Northeast Rural Philanthropy Days
IMG: Northeast Rural Philanthropy Days via Facebook

The Rural Philanthropy Days (RPD) in Colorado works to connect those living in isolate rural areas to philanthropic grant makers at the Western Slope RPD conference in mid-June.  The largest philanthropic organizations and local government chapters in Colorado participate in the conference, which focuses on a schedule of interactive events aimed at promoting relationships and helping those in need of grants to connect with funders.  The conference takes place once every four years, and includes free pre-conference promotional training for attendees to help sell their cause to donors, as well as youth and government official tracks.

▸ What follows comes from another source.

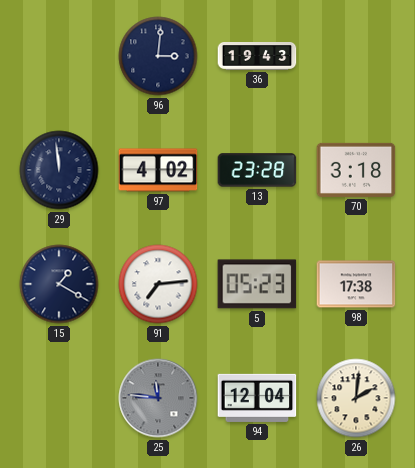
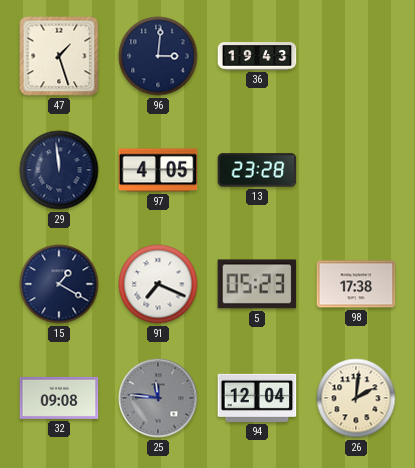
47: none -> 1:27
97: 4:02 -> 4:05
70: 3:18 -> none
91: 7:14 -> 7:19
32: none -> 09:08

The goals of the conference include helping local nonprofits improve their fundraising skills, educating grant makers on the needs of the area, promoting collaboration between businesses and nonprofits, and demonstrating the impacts made by participating organizations in local communities.  Nonprofit delegates get training, networking opportunities and one-on-one time with community leaders in a roundtable discussion.  Grant makers get valuable insight on how the local people feel about current and potential projects, meet government officials to partner with, and find the best project match for their funds.  Government officials will be able to see a wide range of community development solutions from the nonprofits attending.  The schedule of events includes a vendor showcase, community workshops, forums, round tables and networking events.  The conference will span three days and provide multiple tracks and options for attendees.

Conferences like the RPD are an innovative way to promote collaboration between nonprofits, funders and local governments to create the best possible community development projects.  Over 400 participants representing arts, education, environmental conservation, economic justice and other causes are expected, along with 70 confirmed funders.  The conference was started by a group that felt their region of Colorado was underfunded by foundations in the state, and has since grown to an inclusive, innovative event, expected to drive millions of dollars in donations to the Western Slope.